#### About this exercise:
Locate each line of the material that contains "detail", then return it.
----------
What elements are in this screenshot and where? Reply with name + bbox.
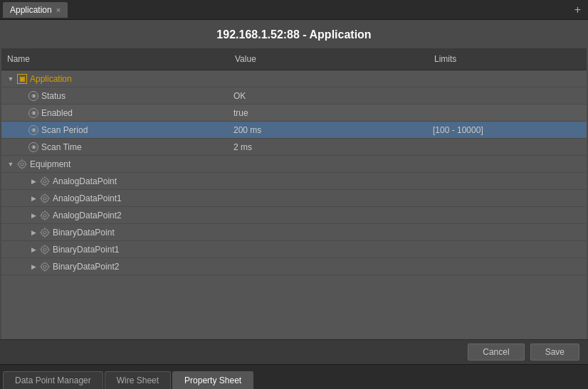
row-name: Application [30,74,72,84]
table-row[interactable]: ◉Enabledtrue [1,105,587,122]
table-row[interactable]: AnalogDataPoint2 [1,207,587,224]
svg-point-18 [41,212,48,219]
limits-cell [429,77,587,81]
svg-point-24 [41,229,48,236]
name-cell: ◉Scan Time [1,140,229,154]
row-name: BinaryDataPoint [53,228,115,238]
gear-icon [40,176,50,186]
limits-cell [429,247,587,252]
app-tab[interactable]: Application × [3,2,68,18]
app-tab-label: Application [10,5,52,15]
limits-cell [429,111,587,115]
table-row[interactable]: ◉StatusOK [1,87,587,105]
app-tab-close[interactable]: × [56,6,61,14]
table-row[interactable]: ◉Scan Period200 ms[100 - 10000] [1,122,587,139]
limits-cell [429,179,587,183]
gear-icon [40,211,50,220]
expand-arrow[interactable] [30,246,37,253]
value-cell[interactable]: 2 ms [229,140,429,154]
limits-cell [429,162,587,166]
value-cell[interactable]: 200 ms [229,123,429,137]
expand-arrow[interactable] [30,229,37,236]
action-bar: Cancel Save [0,339,588,364]
limits-cell [429,265,587,269]
limits-cell [429,230,587,235]
col-header-name: Name [1,51,229,67]
svg-point-19 [43,214,46,217]
table-row[interactable]: Equipment [1,156,587,173]
col-header-limits: Limits [429,51,587,67]
bottom-tab-bar: Data Point ManagerWire SheetProperty She… [0,364,588,389]
table-body: ▣Application◉StatusOK◉Enabledtrue◉Scan P… [1,70,587,275]
prop-icon: ◉ [28,91,38,101]
row-name: AnalogDataPoint1 [53,193,122,203]
table-row[interactable]: BinaryDataPoint1 [1,241,587,258]
name-cell: AnalogDataPoint1 [1,191,229,206]
svg-point-25 [43,231,46,234]
svg-point-7 [43,180,46,183]
row-name: Enabled [41,108,73,118]
expand-arrow[interactable] [7,161,14,168]
expand-arrow[interactable] [7,75,14,82]
limits-cell [429,145,587,149]
limits-cell [429,196,587,201]
table-row[interactable]: ▣Application [1,70,587,87]
row-name: Scan Time [41,142,82,152]
row-name: Equipment [30,159,70,169]
value-cell [229,247,429,252]
row-name: Scan Period [41,125,88,135]
bottom-tab-wire-sheet[interactable]: Wire Sheet [105,371,171,389]
table-row[interactable]: ◉Scan Time2 ms [1,139,587,156]
row-name: BinaryDataPoint2 [53,262,119,272]
expand-arrow[interactable] [30,178,37,185]
value-cell [229,196,429,201]
svg-point-13 [43,197,46,200]
table-row[interactable]: BinaryDataPoint [1,224,587,241]
row-name: BinaryDataPoint1 [53,245,119,255]
prop-icon: ◉ [28,108,38,118]
svg-point-37 [43,265,46,268]
svg-point-36 [41,263,48,270]
limits-cell [429,213,587,218]
gear-icon [40,245,50,255]
value-cell [229,77,429,81]
gear-icon [40,262,50,272]
name-cell: AnalogDataPoint2 [1,208,229,223]
value-cell [229,230,429,235]
value-cell [229,179,429,183]
value-cell [229,213,429,218]
gear-icon [40,193,50,203]
top-tab-bar: Application × + [0,0,588,20]
expand-arrow[interactable] [30,212,37,219]
col-header-value: Value [229,51,429,67]
table-spacer [1,275,587,311]
name-cell: BinaryDataPoint2 [1,260,229,274]
bottom-tab-data-point-manager[interactable]: Data Point Manager [3,371,103,389]
bottom-tab-property-sheet[interactable]: Property Sheet [172,371,253,389]
expand-arrow[interactable] [30,195,37,202]
table-header: Name Value Limits [1,48,587,70]
table-row[interactable]: AnalogDataPoint [1,173,587,190]
limits-cell: [100 - 10000] [429,123,587,137]
value-cell[interactable]: true [229,106,429,120]
name-cell: BinaryDataPoint1 [1,243,229,257]
prop-icon: ◉ [28,142,38,152]
value-cell [229,162,429,166]
add-tab-button[interactable]: + [570,4,585,16]
save-button[interactable]: Save [530,343,579,361]
property-table: Name Value Limits ▣Application◉StatusOK◉… [1,48,587,339]
page-title: 192.168.1.52:88 - Application [0,20,588,48]
name-cell: ◉Scan Period [1,123,229,137]
name-cell: Equipment [1,157,229,171]
expand-arrow[interactable] [30,263,37,270]
value-cell [229,265,429,269]
svg-point-1 [21,163,23,166]
svg-point-12 [41,195,48,202]
cancel-button[interactable]: Cancel [468,343,524,361]
table-row[interactable]: AnalogDataPoint1 [1,190,587,207]
table-row[interactable]: BinaryDataPoint2 [1,258,587,275]
gear-icon [17,159,27,169]
app-icon: ▣ [17,74,27,84]
svg-point-6 [41,178,48,185]
value-cell[interactable]: OK [229,89,429,103]
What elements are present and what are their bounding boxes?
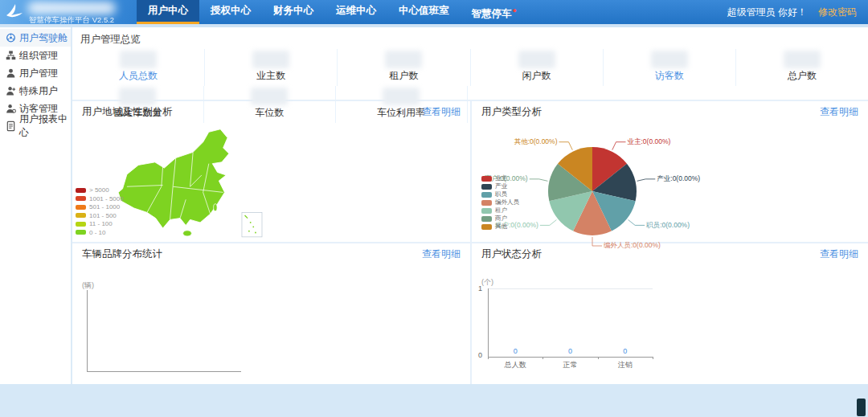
pie-label-line [628,220,645,226]
sidebar: 用户驾驶舱组织管理用户管理特殊用户访客管理用户报表中心 [0,27,71,384]
pie-legend-item-6[interactable]: 其他 [481,223,519,230]
main-content: 用户管理总览 人员总数业主数租户数闲户数访客数总户数 固定车数量车位数车位利用率… [71,27,868,384]
panel-title: 用户地域及性别分析 [82,105,173,119]
pie-slice-label: 职员:0(0.00%) [645,221,690,229]
sidebar-item-3[interactable]: 特殊用户 [0,82,71,100]
sidebar-item-label: 用户驾驶舱 [19,31,68,45]
status-y-axis [488,288,489,357]
legend-swatch [481,200,492,206]
x-axis-tick [598,357,599,359]
brand-y-axis [87,290,88,371]
nav-item-2[interactable]: 财务中心 [262,0,325,24]
map-legend-item[interactable]: > 5000 [76,186,124,194]
pie-legend-item-4[interactable]: 租户 [481,207,519,214]
stats-row-1: 人员总数业主数租户数闲户数访客数总户数 [72,49,868,86]
pie-legend-item-3[interactable]: 编外人员 [481,199,519,206]
map-visual-legend: > 50001001 - 5000501 - 1000101 - 50011 -… [76,186,124,237]
dashboard-icon [6,32,16,43]
sidebar-item-2[interactable]: 用户管理 [0,64,71,82]
map-legend-item[interactable]: 11 - 100 [76,220,124,227]
sidebar-item-label: 特殊用户 [19,84,58,98]
logo-text: 智慧停车操作平台 V2.5.2 [29,15,114,24]
nav-item-4[interactable]: 中心值班室 [387,0,461,24]
map-legend-item[interactable]: 1001 - 5000 [76,195,124,202]
legend-label: 501 - 1000 [89,203,120,211]
org-icon [6,50,16,61]
page: 智慧停车操作平台 V2.5.2 用户中心授权中心财务中心运维中心中心值班室智慧停… [0,0,868,417]
pie-legend-item-5[interactable]: 商户 [481,215,519,222]
y-tick-max: 1 [478,284,482,292]
legend-swatch [76,188,86,193]
nav-item-1[interactable]: 授权中心 [199,0,262,24]
legend-label: 11 - 100 [89,220,113,227]
pie-chart-body: 业主:0(0.00%)产业:0(0.00%)职员:0(0.00%)编外人员:0(… [472,121,868,242]
x-axis-tick [653,357,653,359]
region-gender-panel: 用户地域及性别分析 查看明细 [72,100,470,242]
redacted-stat-value [120,51,157,68]
pie-legend-item-1[interactable]: 产业 [481,183,519,190]
map-legend-item[interactable]: 0 - 10 [76,229,124,236]
overview-title: 用户管理总览 [72,27,868,49]
map-legend-item[interactable]: 501 - 1000 [76,203,124,211]
stat-cell: 人员总数 [72,49,205,86]
top-navbar: 智慧停车操作平台 V2.5.2 用户中心授权中心财务中心运维中心中心值班室智慧停… [0,0,868,24]
app-logo[interactable]: 智慧停车操作平台 V2.5.2 [0,0,137,24]
main-menu: 用户中心授权中心财务中心运维中心中心值班室智慧停车● [137,0,528,24]
navbar-right: 超级管理员 你好！ 修改密码 [727,0,868,24]
legend-swatch [76,205,86,210]
nav-item-3[interactable]: 运维中心 [325,0,387,24]
nav-item-0[interactable]: 用户中心 [137,0,199,24]
legend-label: 职员 [495,190,507,198]
redacted-stat-value [784,51,821,68]
stat-cell: 总户数 [736,49,868,86]
map-legend-item[interactable]: 101 - 500 [76,212,124,219]
user-status-panel: 用户状态分析 查看明细 (个) 1 0 总人数0正常0注销0 [470,242,868,384]
vehicle-brand-detail-link[interactable]: 查看明细 [422,247,461,261]
pie-label-line [592,237,602,246]
legend-label: 101 - 500 [89,212,117,219]
legend-swatch [481,216,492,222]
overview-panel: 用户管理总览 人员总数业主数租户数闲户数访客数总户数 固定车数量车位数车位利用率 [72,27,868,100]
change-password-link[interactable]: 修改密码 [818,6,857,19]
user-greeting: 超级管理员 你好！ [727,6,807,19]
pie-legend-item-2[interactable]: 职员 [481,191,519,198]
legend-swatch [76,196,86,201]
panel-grid: 用户地域及性别分析 查看明细 [72,100,868,384]
sidebar-item-label: 用户管理 [19,67,58,80]
floating-widget[interactable] [857,399,866,416]
map-chart-body: > 50001001 - 5000501 - 1000101 - 50011 -… [72,121,470,242]
redacted-stat-value [518,51,555,68]
nav-item-5[interactable]: 智慧停车● [461,0,528,24]
logo-swoosh-icon [5,2,29,20]
sidebar-item-1[interactable]: 组织管理 [0,47,71,64]
legend-swatch [481,224,492,230]
pie-legend-item-0[interactable]: 业主 [481,175,519,182]
pie-label-line [559,142,572,150]
pie-slice-label: 其他:0(0.00%) [514,137,558,145]
vehicle-brand-panel: 车辆品牌分布统计 查看明细 (辆) [72,242,470,384]
footer-band [0,384,868,417]
status-y-axis-label: (个) [481,277,493,288]
status-value-label: 0 [568,347,572,355]
stat-label[interactable]: 人员总数 [72,69,204,83]
legend-swatch [76,222,86,227]
legend-label: > 5000 [89,186,109,194]
stat-label[interactable]: 访客数 [604,69,735,83]
logo-blurred-name [27,2,116,14]
brand-x-axis [87,371,241,372]
user-type-pie-chart[interactable]: 业主:0(0.00%)产业:0(0.00%)职员:0(0.00%)编外人员:0(… [472,117,868,262]
legend-swatch [481,176,492,182]
x-axis-tick [488,357,489,359]
legend-label: 1001 - 5000 [89,195,124,202]
legend-label: 商户 [495,215,507,223]
pie-label-line [612,142,626,150]
pie-slice-label: 产业:0(0.00%) [657,174,700,182]
stat-label: 闲户数 [471,69,603,83]
sidebar-item-5[interactable]: 用户报表中心 [0,117,71,135]
redacted-stat-value [651,51,688,68]
status-category-label: 正常 [563,360,578,370]
sidebar-item-0[interactable]: 用户驾驶舱 [0,29,71,47]
legend-swatch [481,184,492,190]
region-detail-link[interactable]: 查看明细 [422,105,461,119]
special-user-icon [6,85,16,96]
----------
#### Solution:
vehicle-brand-detail-link[interactable]: 查看明细 [422,247,461,261]
region-detail-link[interactable]: 查看明细 [422,105,461,119]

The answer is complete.